Task statement:
Each entry below should be retyped exactly, with nothing omitted.
***** Data shown
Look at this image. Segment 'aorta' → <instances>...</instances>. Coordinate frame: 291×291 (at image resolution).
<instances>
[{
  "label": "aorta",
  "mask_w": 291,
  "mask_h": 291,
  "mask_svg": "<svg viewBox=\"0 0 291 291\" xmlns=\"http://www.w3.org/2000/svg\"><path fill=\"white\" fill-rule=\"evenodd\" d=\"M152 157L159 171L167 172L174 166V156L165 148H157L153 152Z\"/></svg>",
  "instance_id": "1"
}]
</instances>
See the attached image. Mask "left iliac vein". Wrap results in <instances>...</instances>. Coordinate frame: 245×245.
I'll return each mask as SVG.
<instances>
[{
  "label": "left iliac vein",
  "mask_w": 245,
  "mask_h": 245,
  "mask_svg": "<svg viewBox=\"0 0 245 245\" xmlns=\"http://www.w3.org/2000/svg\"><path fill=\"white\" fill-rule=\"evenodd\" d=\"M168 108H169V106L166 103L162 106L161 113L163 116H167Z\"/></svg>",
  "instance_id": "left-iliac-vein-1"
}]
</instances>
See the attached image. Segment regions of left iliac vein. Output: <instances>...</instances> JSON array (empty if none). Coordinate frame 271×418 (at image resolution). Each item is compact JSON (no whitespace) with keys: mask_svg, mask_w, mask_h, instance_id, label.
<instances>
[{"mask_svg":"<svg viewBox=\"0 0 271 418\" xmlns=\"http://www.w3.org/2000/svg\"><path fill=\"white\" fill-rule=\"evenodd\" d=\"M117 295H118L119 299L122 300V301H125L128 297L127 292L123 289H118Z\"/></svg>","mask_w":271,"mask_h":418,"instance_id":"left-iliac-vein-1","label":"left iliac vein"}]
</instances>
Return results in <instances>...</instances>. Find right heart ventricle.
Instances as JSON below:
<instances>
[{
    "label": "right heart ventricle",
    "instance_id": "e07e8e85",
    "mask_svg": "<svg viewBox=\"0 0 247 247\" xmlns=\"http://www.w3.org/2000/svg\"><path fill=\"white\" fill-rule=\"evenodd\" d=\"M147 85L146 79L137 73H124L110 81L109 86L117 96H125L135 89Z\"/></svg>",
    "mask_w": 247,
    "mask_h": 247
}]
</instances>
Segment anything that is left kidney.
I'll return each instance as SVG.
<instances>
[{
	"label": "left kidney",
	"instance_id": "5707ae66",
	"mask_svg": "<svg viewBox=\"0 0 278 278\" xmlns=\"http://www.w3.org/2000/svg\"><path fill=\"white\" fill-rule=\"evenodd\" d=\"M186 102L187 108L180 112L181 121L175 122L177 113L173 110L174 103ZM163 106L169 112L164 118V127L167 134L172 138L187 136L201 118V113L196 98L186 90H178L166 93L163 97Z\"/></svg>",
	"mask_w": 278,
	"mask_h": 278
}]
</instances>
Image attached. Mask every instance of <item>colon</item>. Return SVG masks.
**********
Answer for the task:
Look at this image. Segment 'aorta' → <instances>...</instances>. Coordinate frame: 291×291 (at image resolution).
<instances>
[{
  "label": "aorta",
  "mask_w": 291,
  "mask_h": 291,
  "mask_svg": "<svg viewBox=\"0 0 291 291\" xmlns=\"http://www.w3.org/2000/svg\"><path fill=\"white\" fill-rule=\"evenodd\" d=\"M152 157L159 171L167 172L174 166V156L165 148H157L153 152Z\"/></svg>",
  "instance_id": "1"
}]
</instances>
See the attached image. Mask "left iliac vein". Wrap results in <instances>...</instances>. Coordinate frame: 245×245.
I'll return each mask as SVG.
<instances>
[{
  "label": "left iliac vein",
  "mask_w": 245,
  "mask_h": 245,
  "mask_svg": "<svg viewBox=\"0 0 245 245\" xmlns=\"http://www.w3.org/2000/svg\"><path fill=\"white\" fill-rule=\"evenodd\" d=\"M168 108H169V106L166 103L162 106L161 113L163 116H167Z\"/></svg>",
  "instance_id": "left-iliac-vein-1"
}]
</instances>
See the attached image. Segment regions of left iliac vein. Output: <instances>...</instances> JSON array (empty if none). Coordinate frame 271×418 (at image resolution). Each item is compact JSON (no whitespace) with keys: mask_svg, mask_w, mask_h, instance_id, label.
<instances>
[{"mask_svg":"<svg viewBox=\"0 0 271 418\" xmlns=\"http://www.w3.org/2000/svg\"><path fill=\"white\" fill-rule=\"evenodd\" d=\"M117 295H118L119 299L122 300V301H125L128 297L127 292L123 289H118Z\"/></svg>","mask_w":271,"mask_h":418,"instance_id":"left-iliac-vein-1","label":"left iliac vein"}]
</instances>
Return results in <instances>...</instances>. Find right heart ventricle.
Instances as JSON below:
<instances>
[{
    "label": "right heart ventricle",
    "instance_id": "e07e8e85",
    "mask_svg": "<svg viewBox=\"0 0 247 247\" xmlns=\"http://www.w3.org/2000/svg\"><path fill=\"white\" fill-rule=\"evenodd\" d=\"M147 85L146 79L137 73H124L110 81L109 86L117 96H125L135 89Z\"/></svg>",
    "mask_w": 247,
    "mask_h": 247
}]
</instances>
Segment anything that is left kidney.
I'll return each instance as SVG.
<instances>
[{
	"label": "left kidney",
	"instance_id": "5707ae66",
	"mask_svg": "<svg viewBox=\"0 0 278 278\" xmlns=\"http://www.w3.org/2000/svg\"><path fill=\"white\" fill-rule=\"evenodd\" d=\"M186 102L187 108L180 112L181 121L175 122L177 113L173 110L174 103ZM163 106L169 112L164 118V127L167 134L172 138L187 136L201 118V113L196 98L186 90H178L166 93L163 97Z\"/></svg>",
	"mask_w": 278,
	"mask_h": 278
}]
</instances>
Image attached. Mask every instance of <item>colon</item>. Return SVG masks.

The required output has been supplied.